▸ **Task instructions**: Reproduce only this range: the line holding "Supérieur de Musiq" through the last line of the data below, both included, exactly, with no pictures.

▸ **Material provided**:
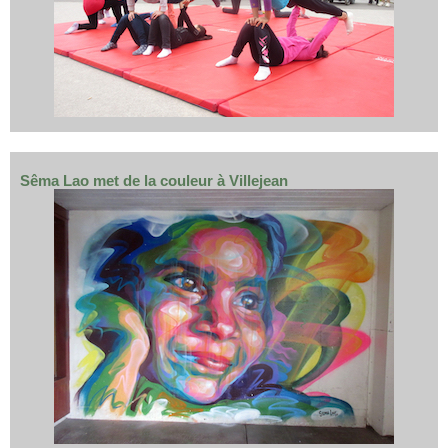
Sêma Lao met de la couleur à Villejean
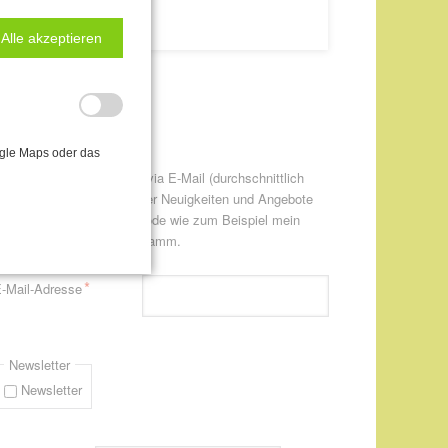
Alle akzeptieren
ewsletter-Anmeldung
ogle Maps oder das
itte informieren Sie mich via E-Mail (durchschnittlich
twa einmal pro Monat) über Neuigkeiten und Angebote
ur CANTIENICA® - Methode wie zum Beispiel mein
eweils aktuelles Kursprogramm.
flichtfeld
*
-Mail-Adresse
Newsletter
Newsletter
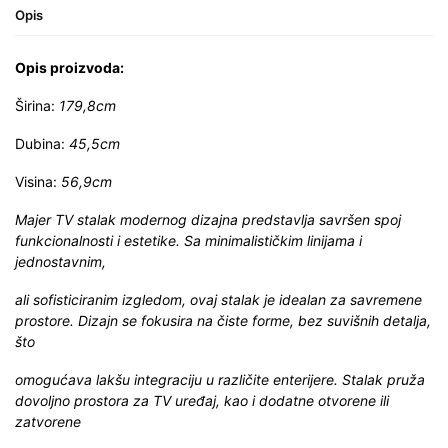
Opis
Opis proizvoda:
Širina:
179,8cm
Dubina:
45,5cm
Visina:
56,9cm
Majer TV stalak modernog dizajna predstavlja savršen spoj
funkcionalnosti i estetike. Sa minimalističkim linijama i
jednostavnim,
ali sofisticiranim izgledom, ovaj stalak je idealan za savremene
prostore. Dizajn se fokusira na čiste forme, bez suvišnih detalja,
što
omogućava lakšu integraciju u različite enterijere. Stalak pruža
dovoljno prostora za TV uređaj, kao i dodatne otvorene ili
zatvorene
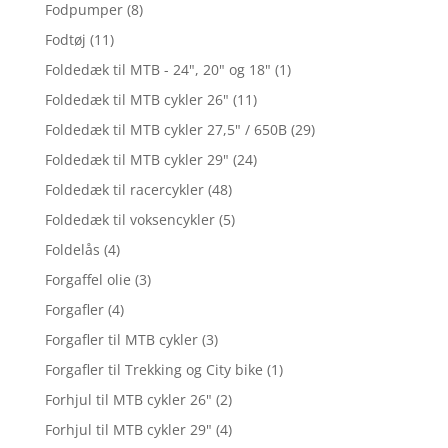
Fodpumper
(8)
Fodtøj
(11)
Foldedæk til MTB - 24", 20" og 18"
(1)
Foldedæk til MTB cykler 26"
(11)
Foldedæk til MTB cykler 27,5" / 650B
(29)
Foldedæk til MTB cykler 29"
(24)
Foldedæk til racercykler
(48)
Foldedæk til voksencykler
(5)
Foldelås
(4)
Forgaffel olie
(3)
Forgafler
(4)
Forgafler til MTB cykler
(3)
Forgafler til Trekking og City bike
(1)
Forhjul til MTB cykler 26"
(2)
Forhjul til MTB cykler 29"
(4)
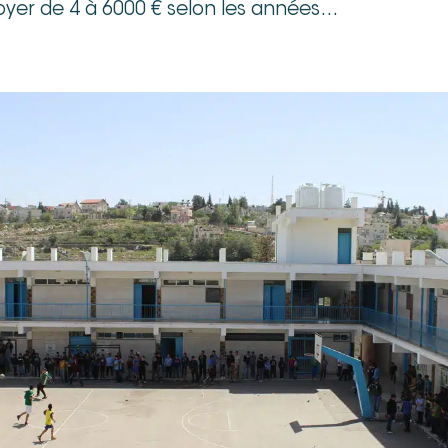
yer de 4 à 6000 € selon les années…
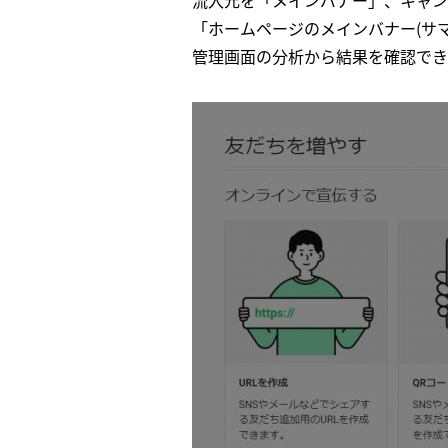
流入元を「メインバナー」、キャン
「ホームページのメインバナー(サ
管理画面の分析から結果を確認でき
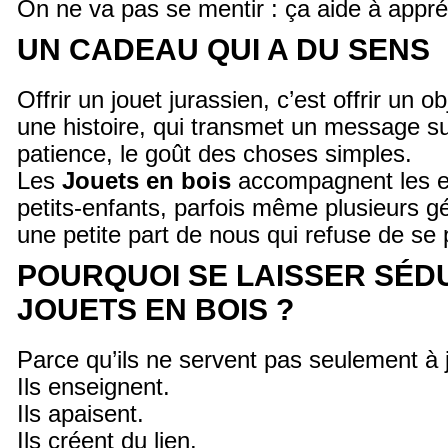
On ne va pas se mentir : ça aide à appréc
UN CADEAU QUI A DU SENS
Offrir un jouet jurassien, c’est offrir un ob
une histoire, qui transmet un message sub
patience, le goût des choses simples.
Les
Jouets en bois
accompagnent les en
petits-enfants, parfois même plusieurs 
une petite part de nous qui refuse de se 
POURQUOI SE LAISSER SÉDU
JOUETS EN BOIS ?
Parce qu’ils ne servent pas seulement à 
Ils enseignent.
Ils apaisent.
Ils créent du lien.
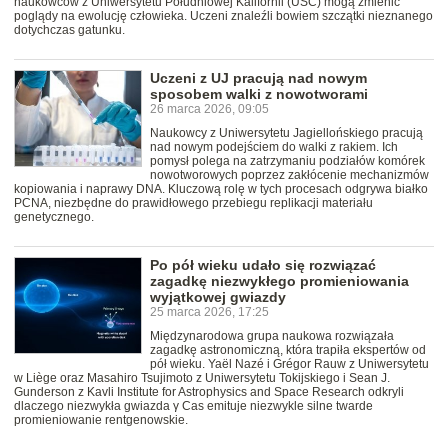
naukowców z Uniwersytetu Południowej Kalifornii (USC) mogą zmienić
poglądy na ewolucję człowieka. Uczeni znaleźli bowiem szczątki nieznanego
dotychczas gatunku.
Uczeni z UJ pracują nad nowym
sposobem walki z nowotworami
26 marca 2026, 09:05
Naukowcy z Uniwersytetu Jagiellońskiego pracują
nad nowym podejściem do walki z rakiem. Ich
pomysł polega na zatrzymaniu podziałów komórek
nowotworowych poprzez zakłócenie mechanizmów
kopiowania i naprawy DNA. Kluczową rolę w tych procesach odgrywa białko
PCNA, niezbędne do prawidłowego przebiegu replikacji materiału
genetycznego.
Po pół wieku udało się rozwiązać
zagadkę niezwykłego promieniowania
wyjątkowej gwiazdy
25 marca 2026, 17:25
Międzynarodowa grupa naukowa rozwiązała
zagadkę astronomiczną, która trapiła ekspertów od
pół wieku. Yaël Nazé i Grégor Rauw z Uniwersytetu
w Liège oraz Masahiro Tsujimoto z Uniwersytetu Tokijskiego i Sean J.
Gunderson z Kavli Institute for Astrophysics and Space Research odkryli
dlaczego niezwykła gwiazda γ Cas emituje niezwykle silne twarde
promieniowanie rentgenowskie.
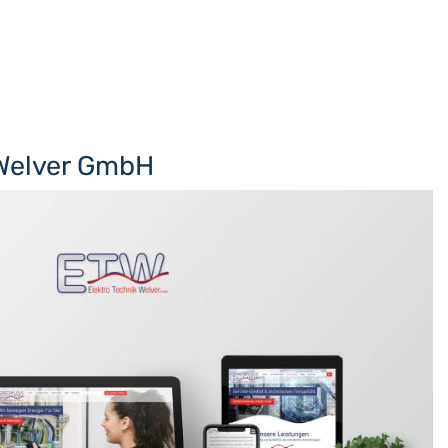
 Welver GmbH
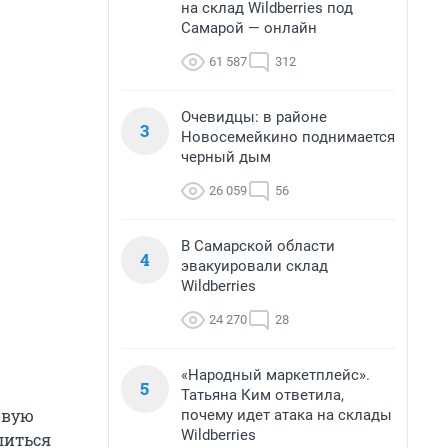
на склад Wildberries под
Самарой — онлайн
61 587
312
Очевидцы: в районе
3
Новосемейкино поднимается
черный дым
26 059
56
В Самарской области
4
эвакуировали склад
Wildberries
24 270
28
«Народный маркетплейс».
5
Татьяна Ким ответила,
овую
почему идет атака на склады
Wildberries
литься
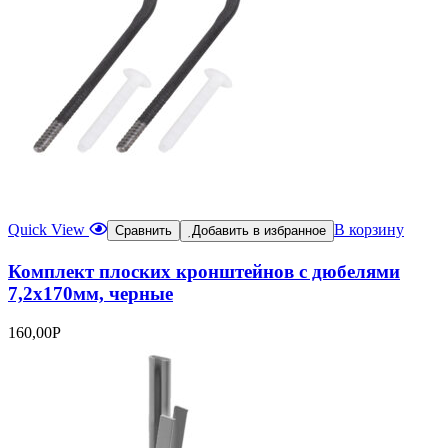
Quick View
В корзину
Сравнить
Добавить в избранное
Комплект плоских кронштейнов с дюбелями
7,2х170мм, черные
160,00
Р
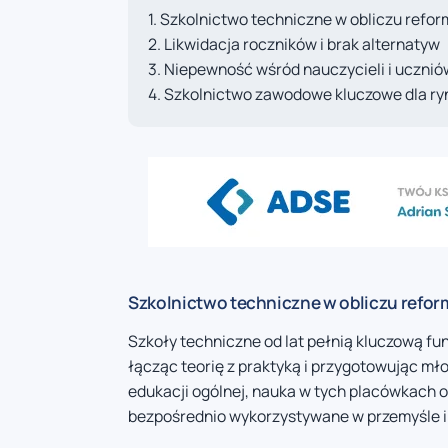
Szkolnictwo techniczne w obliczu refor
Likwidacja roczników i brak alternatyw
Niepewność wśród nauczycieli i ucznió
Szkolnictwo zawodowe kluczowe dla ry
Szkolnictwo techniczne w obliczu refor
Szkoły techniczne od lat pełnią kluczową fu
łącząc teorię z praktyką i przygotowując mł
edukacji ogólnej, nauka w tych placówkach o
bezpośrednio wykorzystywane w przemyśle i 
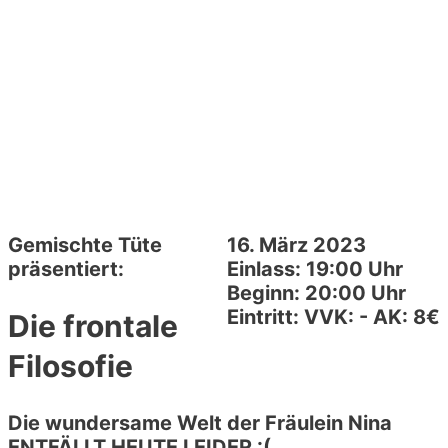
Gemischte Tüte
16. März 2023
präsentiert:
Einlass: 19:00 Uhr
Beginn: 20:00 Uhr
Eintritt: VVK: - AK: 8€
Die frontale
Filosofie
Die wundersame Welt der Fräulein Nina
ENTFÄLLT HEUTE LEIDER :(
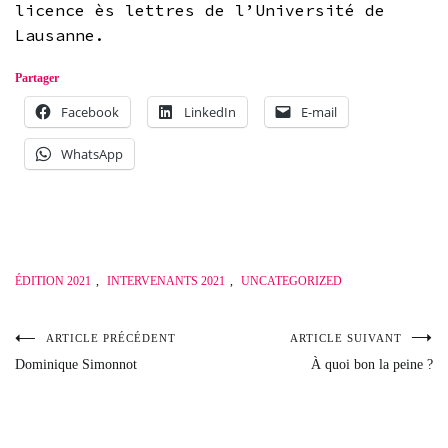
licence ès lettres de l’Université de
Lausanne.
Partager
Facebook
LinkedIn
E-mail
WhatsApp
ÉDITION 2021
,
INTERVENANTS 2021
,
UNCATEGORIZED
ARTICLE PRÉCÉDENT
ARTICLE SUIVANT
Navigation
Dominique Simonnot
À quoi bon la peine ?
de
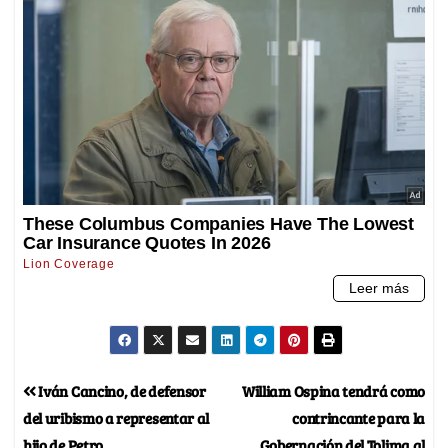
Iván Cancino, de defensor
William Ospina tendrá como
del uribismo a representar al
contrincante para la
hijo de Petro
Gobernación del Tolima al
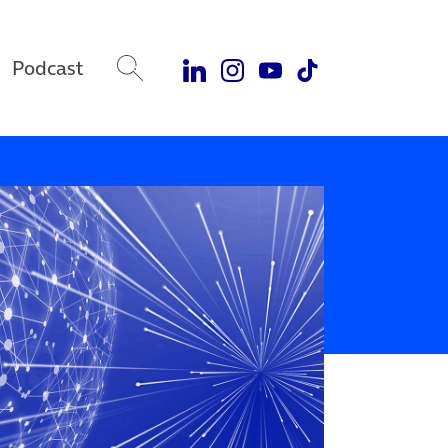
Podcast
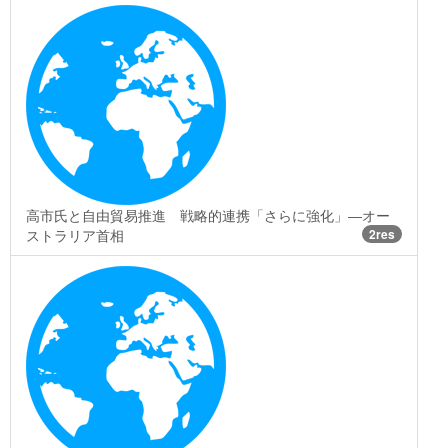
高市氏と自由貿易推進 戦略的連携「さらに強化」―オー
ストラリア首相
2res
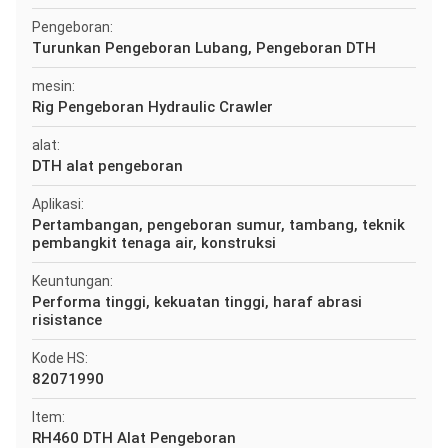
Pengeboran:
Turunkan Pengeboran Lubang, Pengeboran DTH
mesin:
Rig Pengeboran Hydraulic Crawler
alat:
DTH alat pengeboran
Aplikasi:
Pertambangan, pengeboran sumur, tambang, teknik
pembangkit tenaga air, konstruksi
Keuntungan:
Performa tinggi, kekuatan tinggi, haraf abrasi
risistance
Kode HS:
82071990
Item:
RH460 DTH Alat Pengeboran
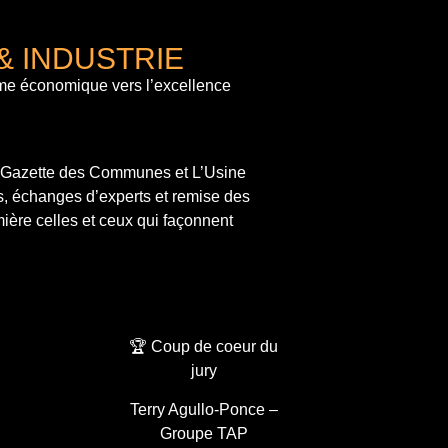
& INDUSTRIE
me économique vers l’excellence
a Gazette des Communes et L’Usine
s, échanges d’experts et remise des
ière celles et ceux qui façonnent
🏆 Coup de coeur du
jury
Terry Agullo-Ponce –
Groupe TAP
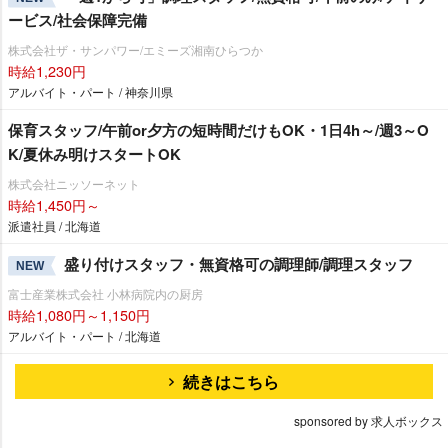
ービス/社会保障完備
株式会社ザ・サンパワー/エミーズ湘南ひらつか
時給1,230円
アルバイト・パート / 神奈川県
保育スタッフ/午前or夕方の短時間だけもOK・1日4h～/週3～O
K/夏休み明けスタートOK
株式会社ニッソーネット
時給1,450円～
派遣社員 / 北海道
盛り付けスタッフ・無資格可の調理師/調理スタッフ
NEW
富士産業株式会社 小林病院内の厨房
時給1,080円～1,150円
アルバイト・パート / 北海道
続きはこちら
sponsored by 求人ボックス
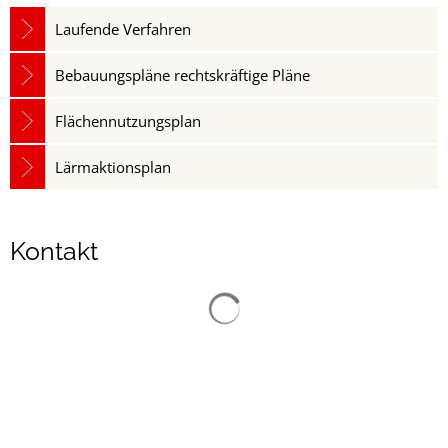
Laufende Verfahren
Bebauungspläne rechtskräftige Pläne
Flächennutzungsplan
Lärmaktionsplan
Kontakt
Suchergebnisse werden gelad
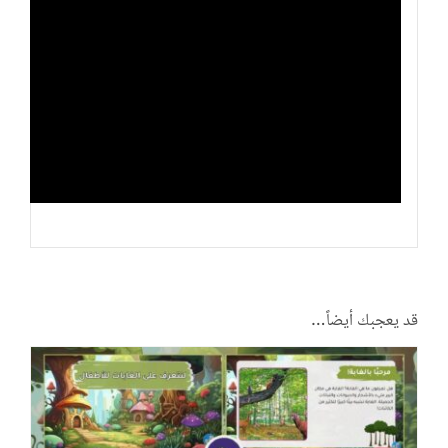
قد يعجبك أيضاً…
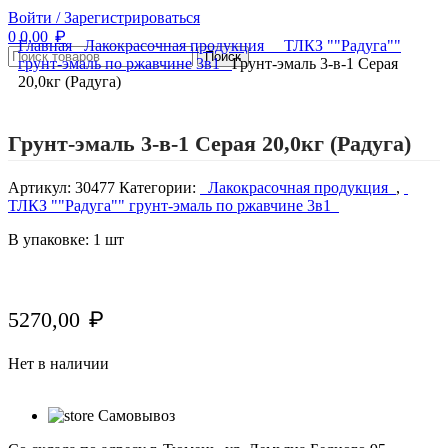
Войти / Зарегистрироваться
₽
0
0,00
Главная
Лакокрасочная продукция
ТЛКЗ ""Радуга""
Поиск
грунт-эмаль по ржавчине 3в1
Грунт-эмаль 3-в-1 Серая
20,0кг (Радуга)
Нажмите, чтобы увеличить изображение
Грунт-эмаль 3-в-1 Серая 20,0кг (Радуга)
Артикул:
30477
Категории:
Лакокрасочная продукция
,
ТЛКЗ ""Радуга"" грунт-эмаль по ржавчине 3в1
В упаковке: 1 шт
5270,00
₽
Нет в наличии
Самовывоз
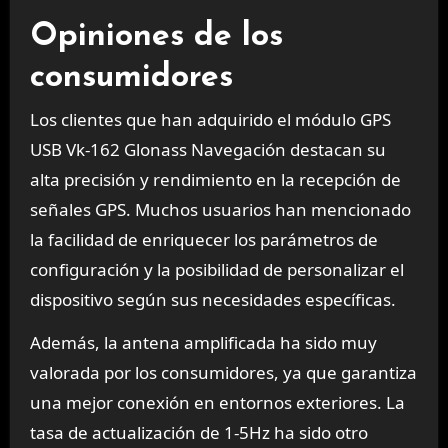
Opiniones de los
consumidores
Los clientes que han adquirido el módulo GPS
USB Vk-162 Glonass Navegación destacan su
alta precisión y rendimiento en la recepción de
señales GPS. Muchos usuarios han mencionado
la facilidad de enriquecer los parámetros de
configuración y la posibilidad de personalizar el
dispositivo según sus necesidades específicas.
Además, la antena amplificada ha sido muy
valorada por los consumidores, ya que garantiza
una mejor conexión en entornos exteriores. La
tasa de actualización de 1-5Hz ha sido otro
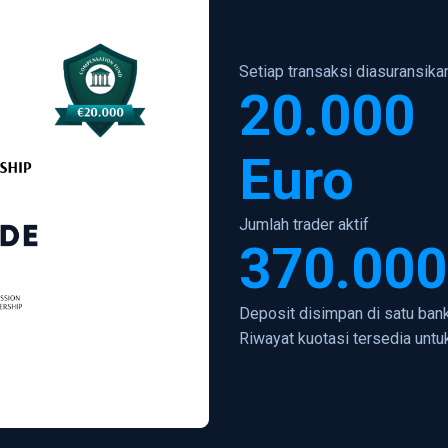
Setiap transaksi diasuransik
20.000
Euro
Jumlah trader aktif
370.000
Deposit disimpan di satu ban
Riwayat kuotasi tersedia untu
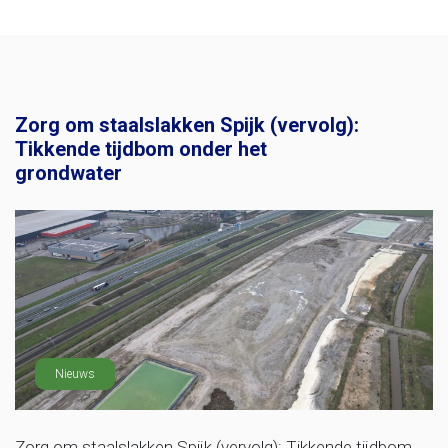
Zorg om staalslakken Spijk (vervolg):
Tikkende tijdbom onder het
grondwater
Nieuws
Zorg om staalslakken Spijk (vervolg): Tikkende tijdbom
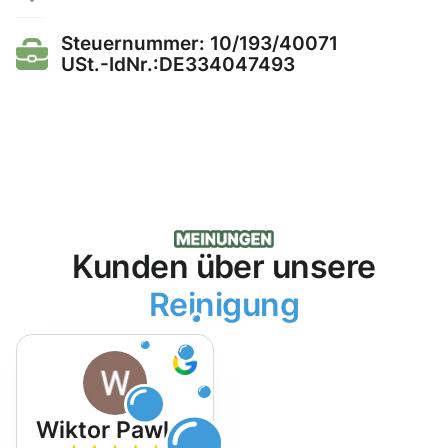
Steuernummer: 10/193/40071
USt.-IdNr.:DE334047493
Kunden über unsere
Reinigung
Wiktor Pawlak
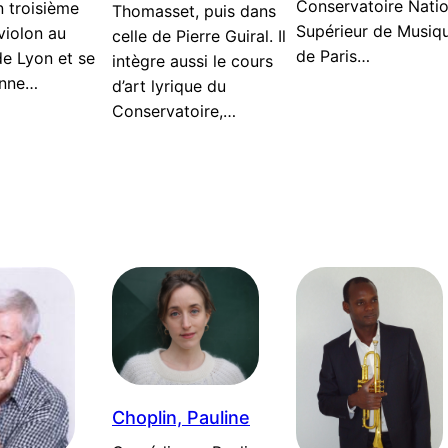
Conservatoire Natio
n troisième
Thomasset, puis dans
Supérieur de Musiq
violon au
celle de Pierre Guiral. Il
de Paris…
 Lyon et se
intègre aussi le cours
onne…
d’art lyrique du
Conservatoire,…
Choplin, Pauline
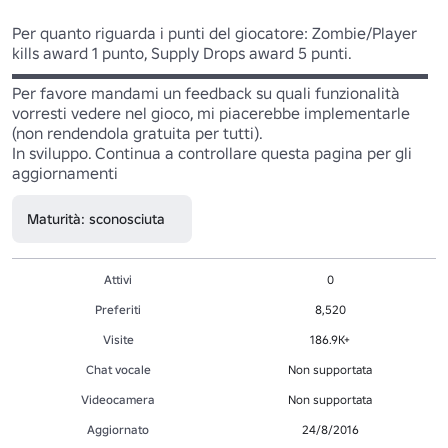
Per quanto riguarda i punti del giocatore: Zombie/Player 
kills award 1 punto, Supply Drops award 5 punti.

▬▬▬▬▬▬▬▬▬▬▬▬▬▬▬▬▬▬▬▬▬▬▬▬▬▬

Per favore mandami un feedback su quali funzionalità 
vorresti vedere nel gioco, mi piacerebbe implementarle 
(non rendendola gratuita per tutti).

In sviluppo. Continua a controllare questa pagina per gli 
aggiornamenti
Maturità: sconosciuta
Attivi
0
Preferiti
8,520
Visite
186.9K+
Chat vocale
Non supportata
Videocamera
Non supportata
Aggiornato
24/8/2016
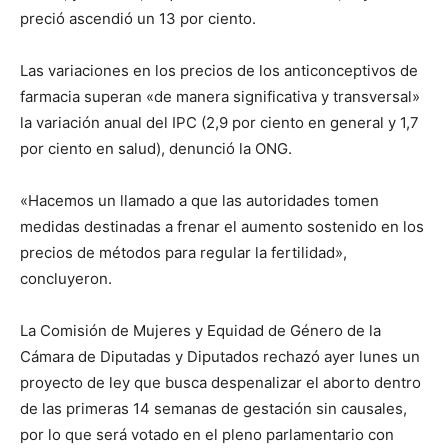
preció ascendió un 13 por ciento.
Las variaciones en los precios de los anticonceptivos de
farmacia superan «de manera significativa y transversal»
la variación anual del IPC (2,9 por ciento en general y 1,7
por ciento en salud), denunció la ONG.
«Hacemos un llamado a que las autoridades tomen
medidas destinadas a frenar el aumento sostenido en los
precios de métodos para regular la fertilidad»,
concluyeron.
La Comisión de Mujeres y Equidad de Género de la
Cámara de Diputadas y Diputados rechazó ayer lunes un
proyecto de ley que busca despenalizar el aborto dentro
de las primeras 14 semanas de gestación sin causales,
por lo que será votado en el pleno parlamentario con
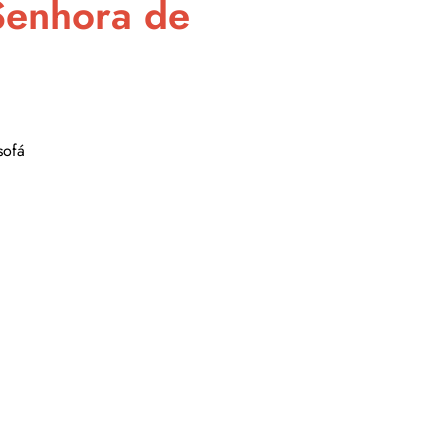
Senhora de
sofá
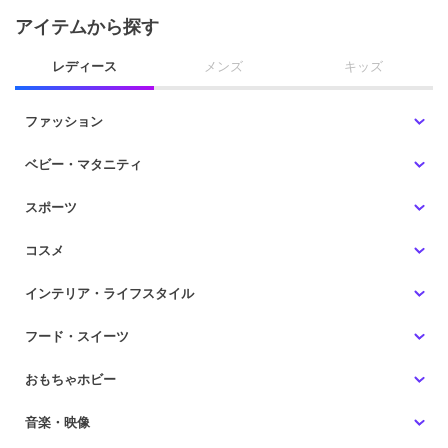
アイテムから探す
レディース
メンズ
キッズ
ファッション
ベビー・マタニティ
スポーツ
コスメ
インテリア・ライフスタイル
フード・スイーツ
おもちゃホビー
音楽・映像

▸ **Solution below**:
Supérieur de Musiq
violon au
celle de Pierre Guiral. Il
de Paris…
 Lyon et se
intègre aussi le cours
onne…
d’art lyrique du
Conservatoire,…
Choplin, Pauline
Per quanto riguarda i punti del giocatore: Zombie/Player 
kills award 1 punto, Supply Drops award 5 punti.

▬▬▬▬▬▬▬▬▬▬▬▬▬▬▬▬▬▬▬▬▬▬▬▬▬▬

Per favore mandami un feedback su quali funzionalità 
vorresti vedere nel gioco, mi piacerebbe implementarle 
(non rendendola gratuita per tutti).

In sviluppo. Continua a controllare questa pagina per gli 
aggiornamenti
Maturità: sconosciuta
Attivi
0
Preferiti
8,520
Visite
186.9K+
Chat vocale
Non supportata
Videocamera
Non supportata
Aggiornato
24/8/2016
preció ascendió un 13 por ciento.
Las variaciones en los precios de los anticonceptivos de
farmacia superan «de manera significativa y transversal»
la variación anual del IPC (2,9 por ciento en general y 1,7
por ciento en salud), denunció la ONG.
«Hacemos un llamado a que las autoridades tomen
medidas destinadas a frenar el aumento sostenido en los
precios de métodos para regular la fertilidad»,
concluyeron.
La Comisión de Mujeres y Equidad de Género de la
Cámara de Diputadas y Diputados rechazó ayer lunes un
proyecto de ley que busca despenalizar el aborto dentro
de las primeras 14 semanas de gestación sin causales,
por lo que será votado en el pleno parlamentario con
Senhora de
sofá
アイテムから探す
レディース
メンズ
キッズ
ファッション
ベビー・マタニティ
スポーツ
コスメ
インテリア・ライフスタイル
フード・スイーツ
おもちゃホビー
音楽・映像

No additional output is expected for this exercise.